Mónica in comments is gobsmacked by the amount of money that Wachovia handled in wire transfers from Mexico without “applying the proper anti-laundering strictures.” $373.6 billion over three years, reported the Guardian last April. What does that number mean?
Well, as Mónica surmised, it means less than one might think. What happens when somebody in Mexico goes to a casa de cambio and gives it a dollar to wire to the United States? The casa de cambio acquires the dollar bill. The casa de cambio has an asset: the dollar. Double-entry accounting means that it creates a corresponding liability: it owes $1 to whomever gave it that dollar to send.
Now it wires the dollar to Wachovia. It gets an asset: a $1 deposit at Wachovia. It also gets a liability: Wachovia will at some point want that dollar bill, or some corresponding dollar-denominated liability. (The deposit at Wachovia then cancels the $1 owed to the customer, since the customer receives the deposit account. But the other asset and liability generated by the transaction remain.) In other words, that $373.6 billion is a gross flow: the change in the casas’ liabilities generated by wire transfers to the U.S.
Is that gross flow big or small? Clearly a lot of money sloshes back and forth between the U.S. and Mexico. But even more money sloshes around within Mexico. For example, in the first quarter of 2012 the Mexican payments system processed about $193 billion in checks and $1.2 trillion in other transactions. Over three years, that would be almost $15 trillion. (Wow!) Given that baseline, the cross-border figures do not seem out of line. Rather, what is surprising is the implication that Wachovia (and its 22 correspondents in Mexico) appear to have captured so much of the business. Even so, there is an explanation for that: the DOJ indictment against Wachovia mentions that other banks were getting out of dealings with the casas de cambio precisely to avoid problems with illicit transfers.
The indictment also says that these transfers occured on behalf of the customers of the casas de cambio, but I suspect that much the flow consisted of the casas’ own accounts. After all, they probably wanted to earn interest on their dollar balances, and this was a way to do it.

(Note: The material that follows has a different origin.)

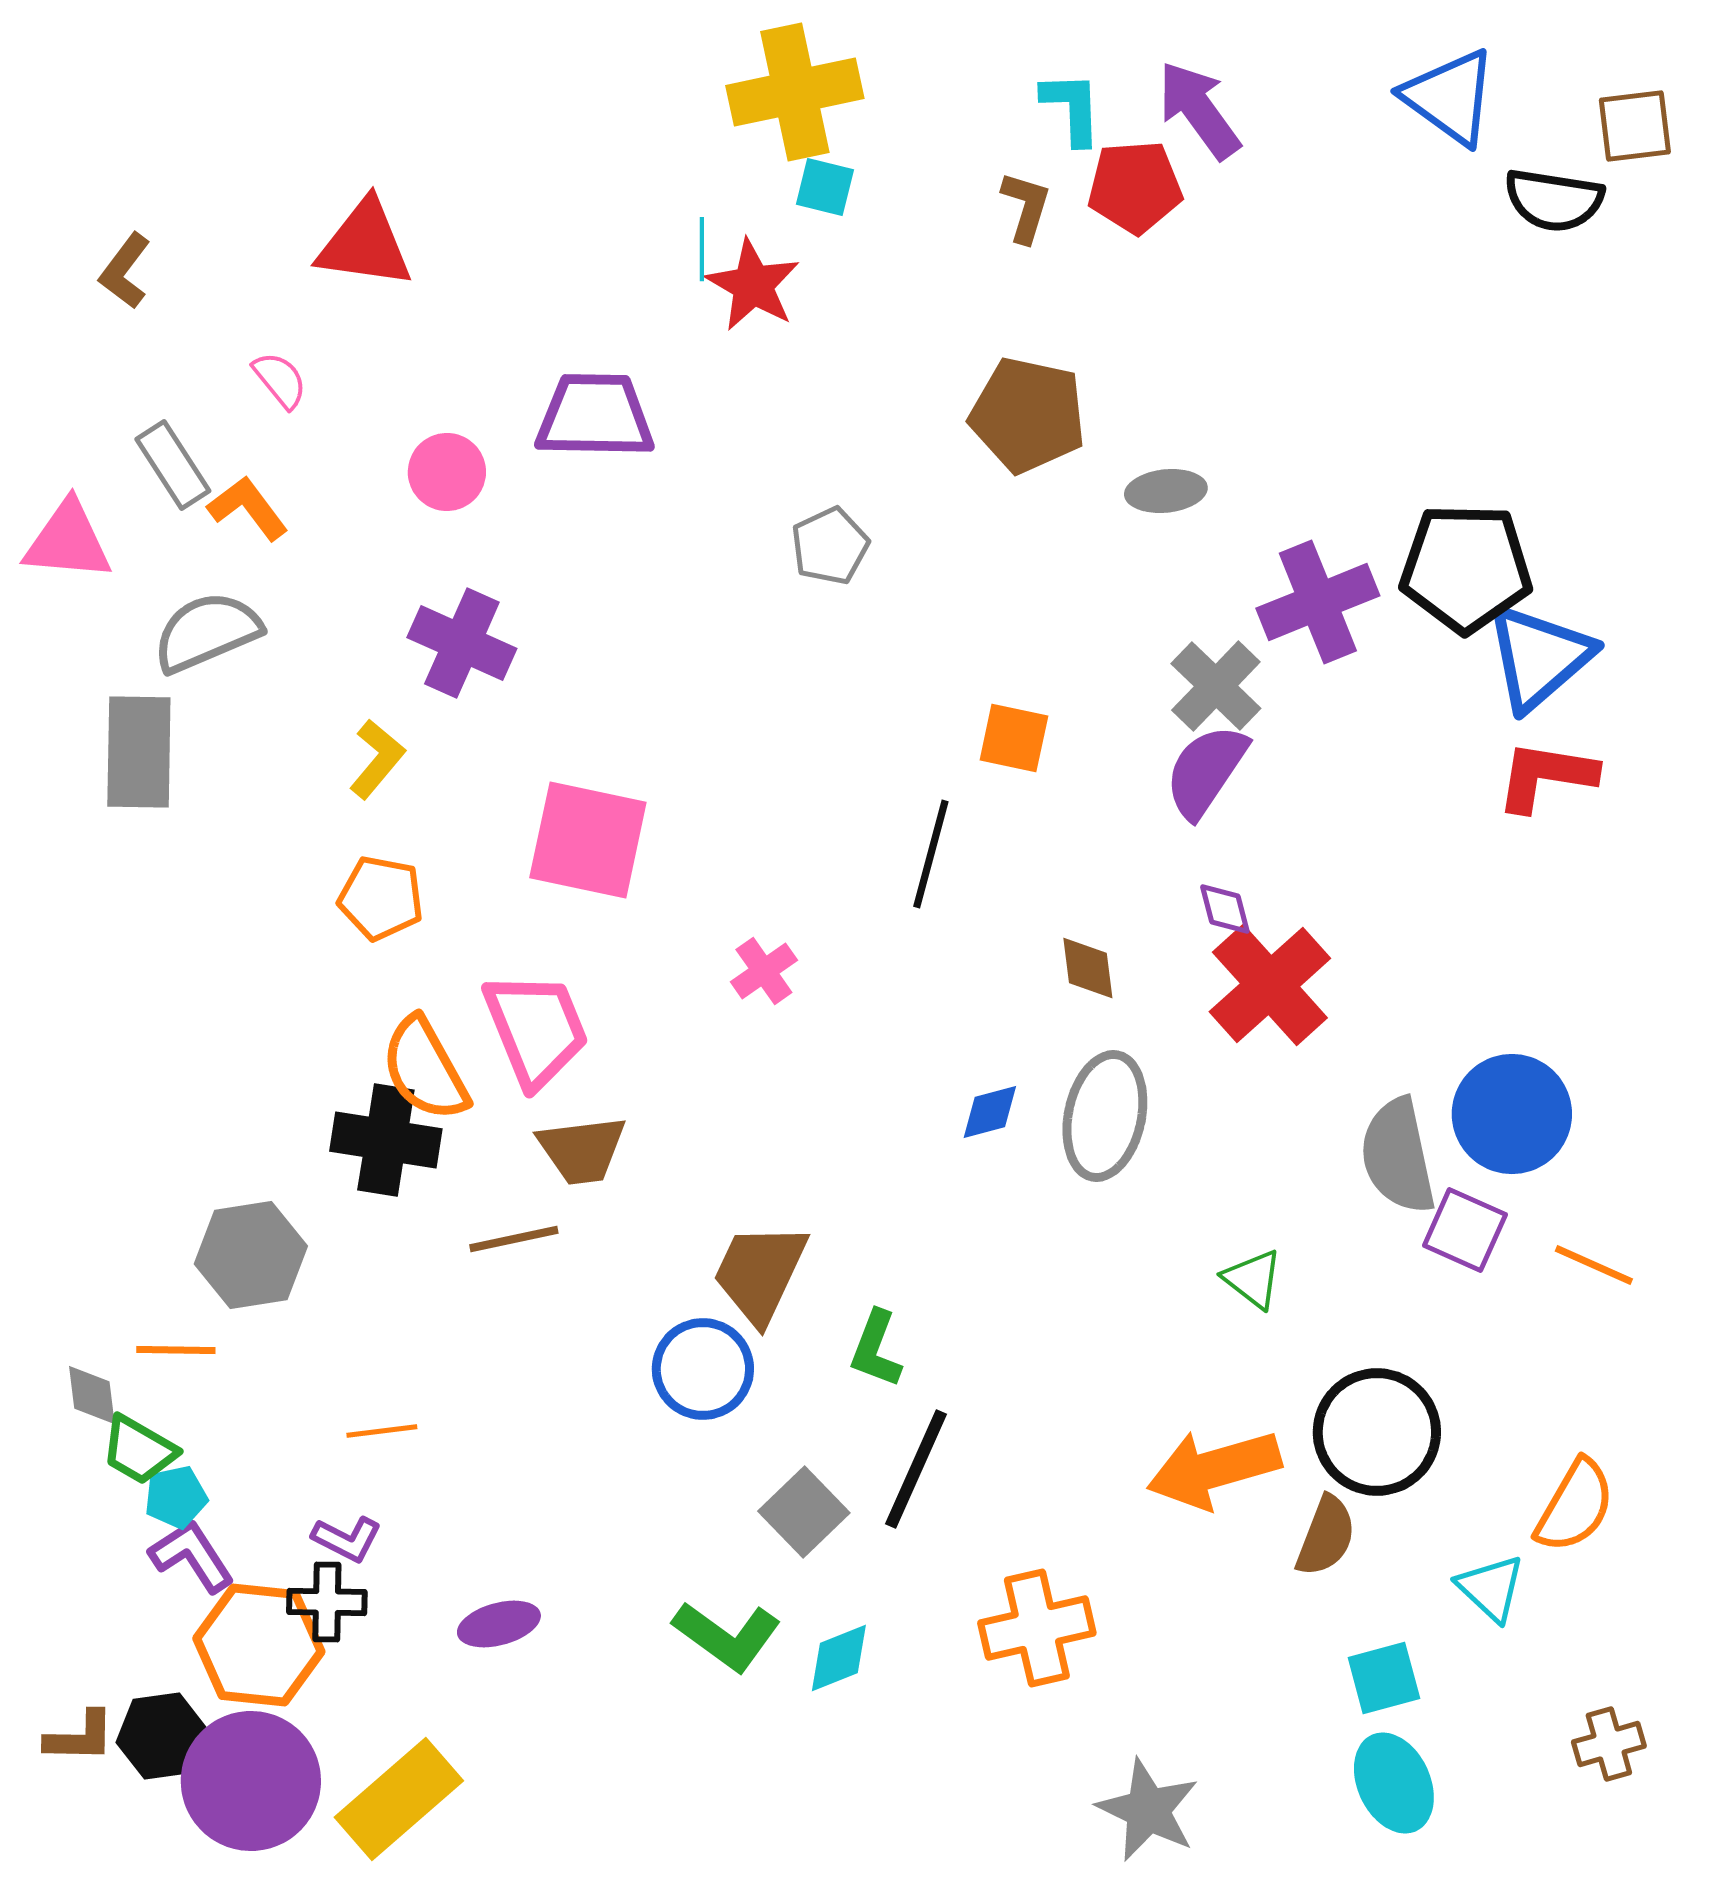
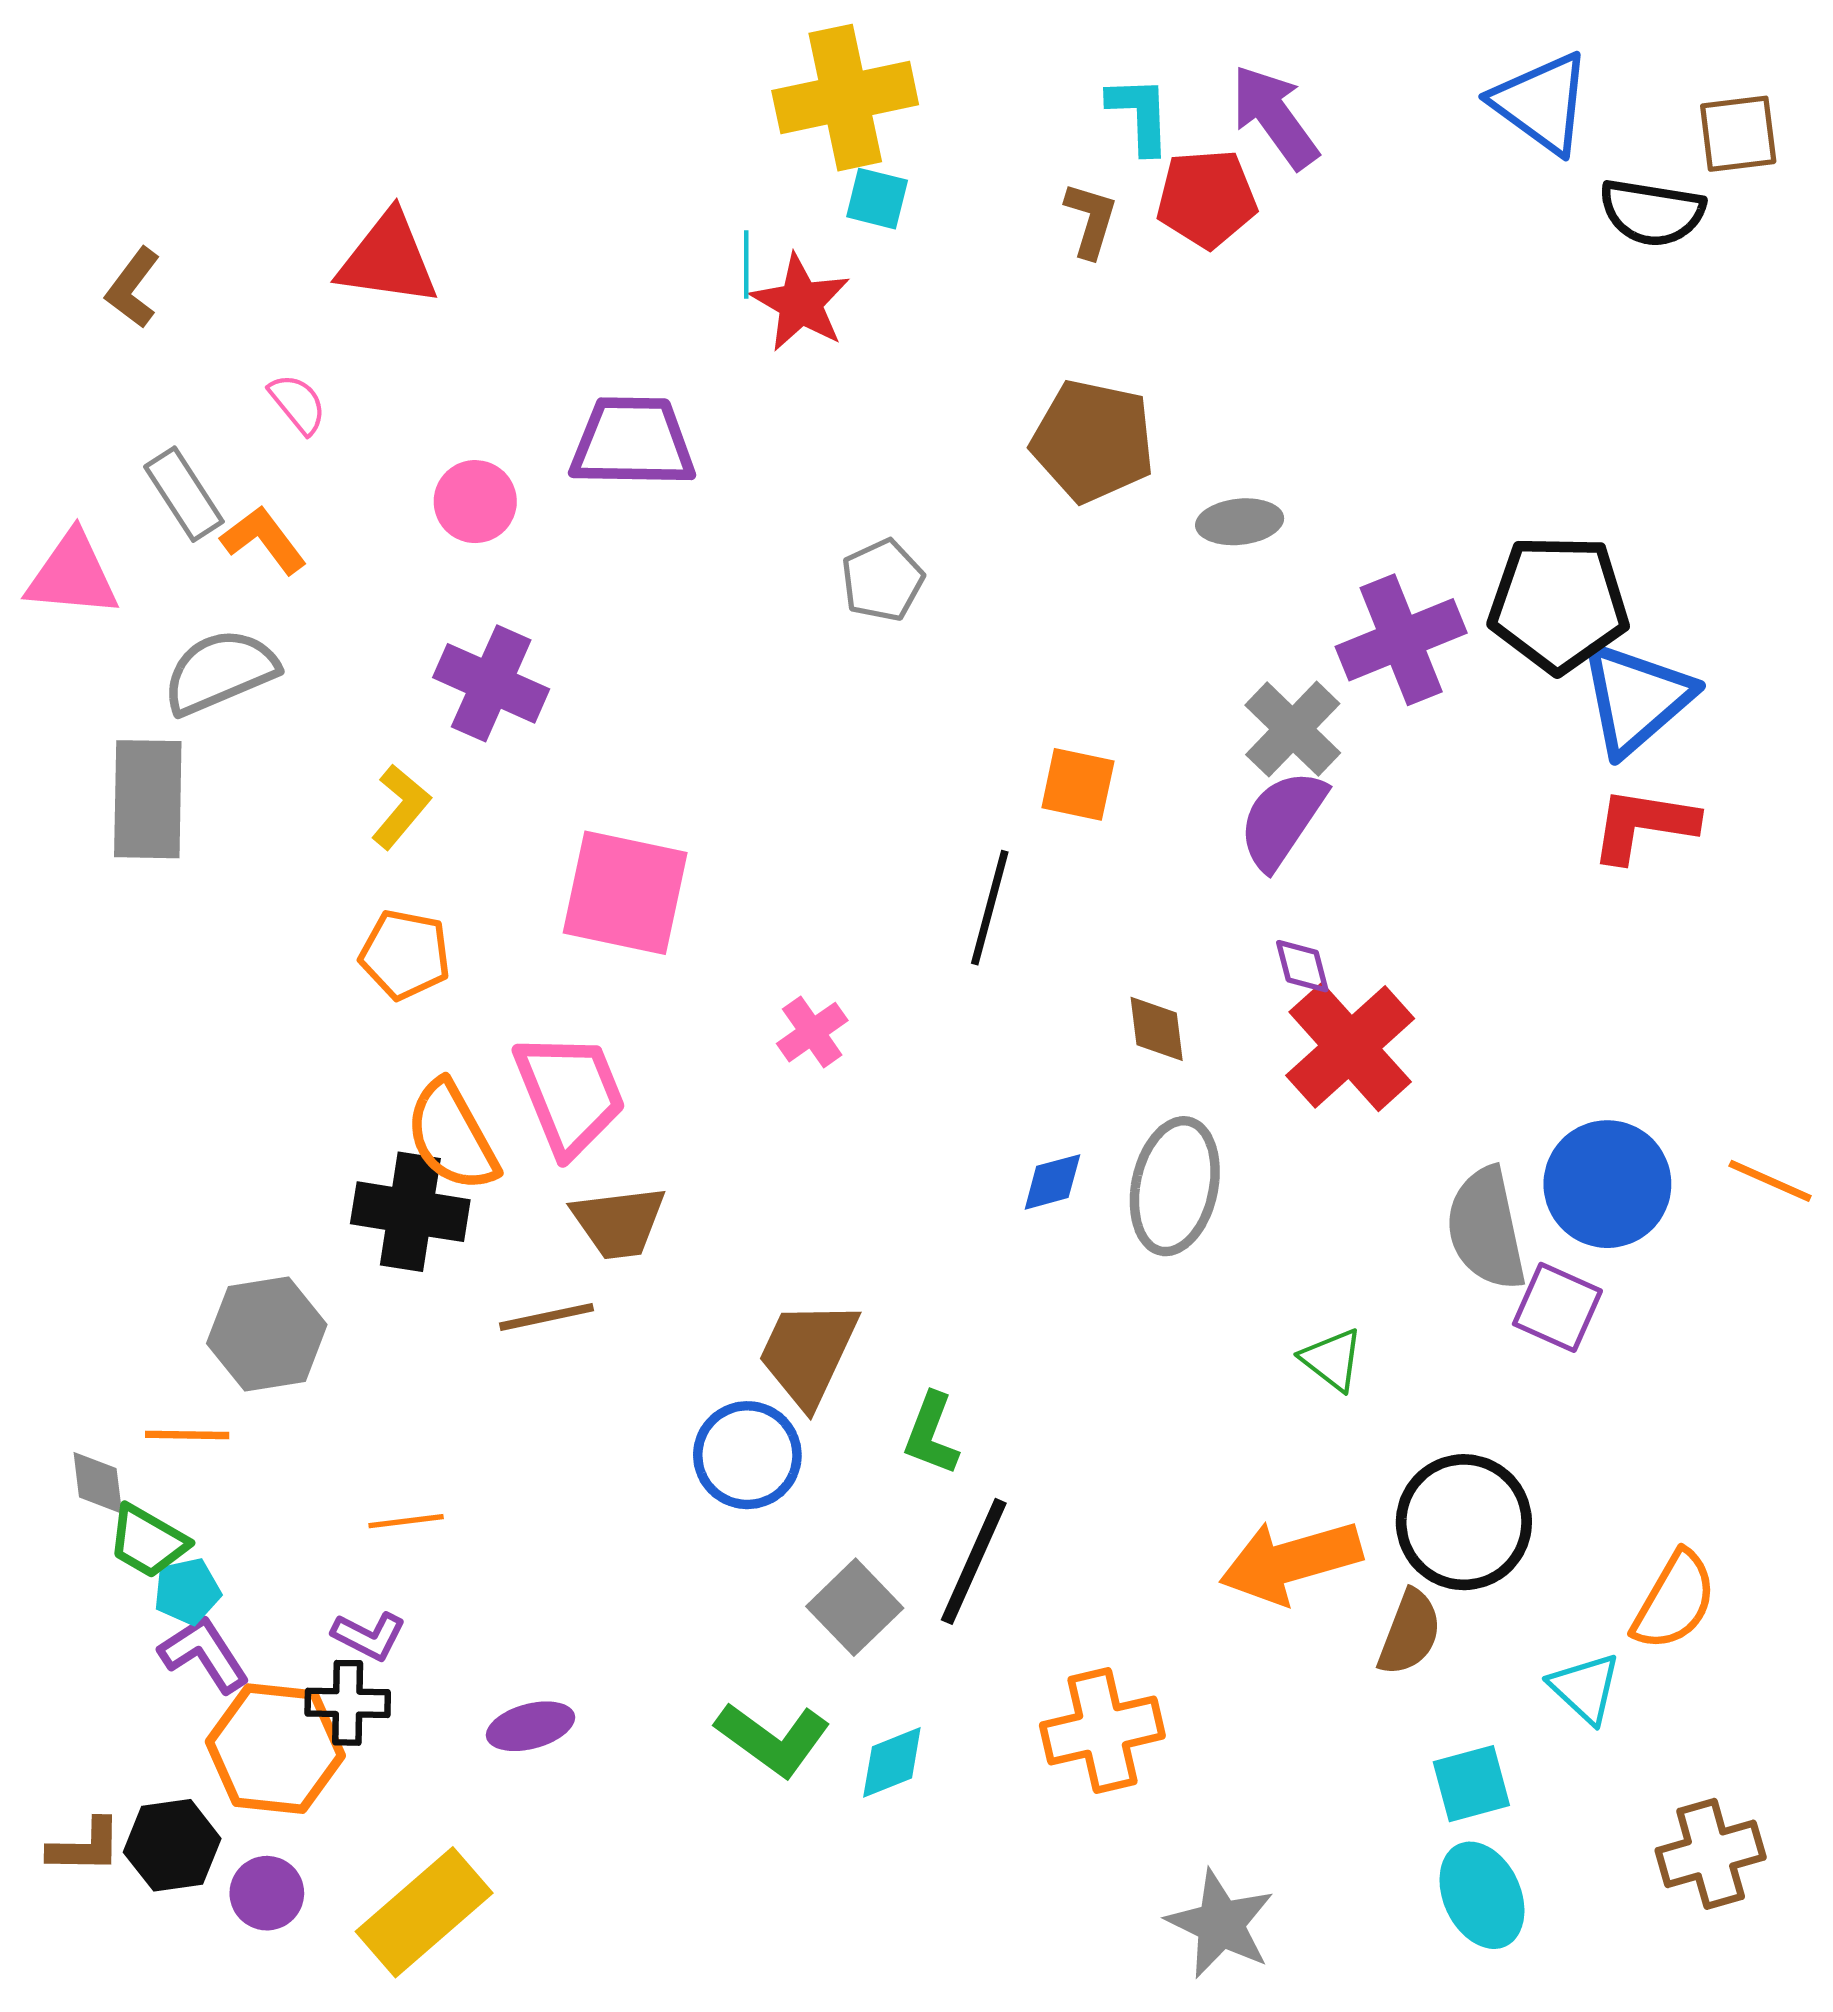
orange line: (1594, 1265) -> (1770, 1181), moved
brown cross: (1609, 1744) -> (1711, 1854), size x1.4
purple circle: (251, 1781) -> (267, 1893), size x0.5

What was the net flow, then? After all, whenever the casas needed dollars the process would go into reverse. Fortunately for us, Wachovia offered two services to the casas de cambio to help them net things out when the time came for them to make good on the claims against their dollars. First, it helped them physically move dollar bills to the U.S. That came to $4.7 billion over the period. (See page 5 of the indictment.) Second, it allowed the casas to accept checks, travellers checks, and other dollar-denominated liabilities, digitize them, and use the digitized documents to effect settlement in the United States. Those transfers came to $47 billion.
In other words, the net flows were a lot smaller. $52 billion over three years is still a lot of money, but remember that is only a net flows from the point of view of the casas de cambio. From the point of view of Mexico as a whole, they are still gross flows. The Department of Justice, in fact, found that only $110 million of the flows were clearly crime-related. (The link goes to the settlement agreement.) Wachovia failed to monitor its activity, but the bank retroactively analyzed its transaction: little suspiscious was found.
The amount Wachovia processed is staggering. And the bank did a lousy job of real-time checking. But the amounts are not out of line for two adjacent countries with economies as large as the U.S. and Mexico. And neither the amount nor the malfeasance implies that most, or even 99.9% of it, is illicit or criminal. After all, how much money to you think Mexican drug cartels want to transfer into the United States?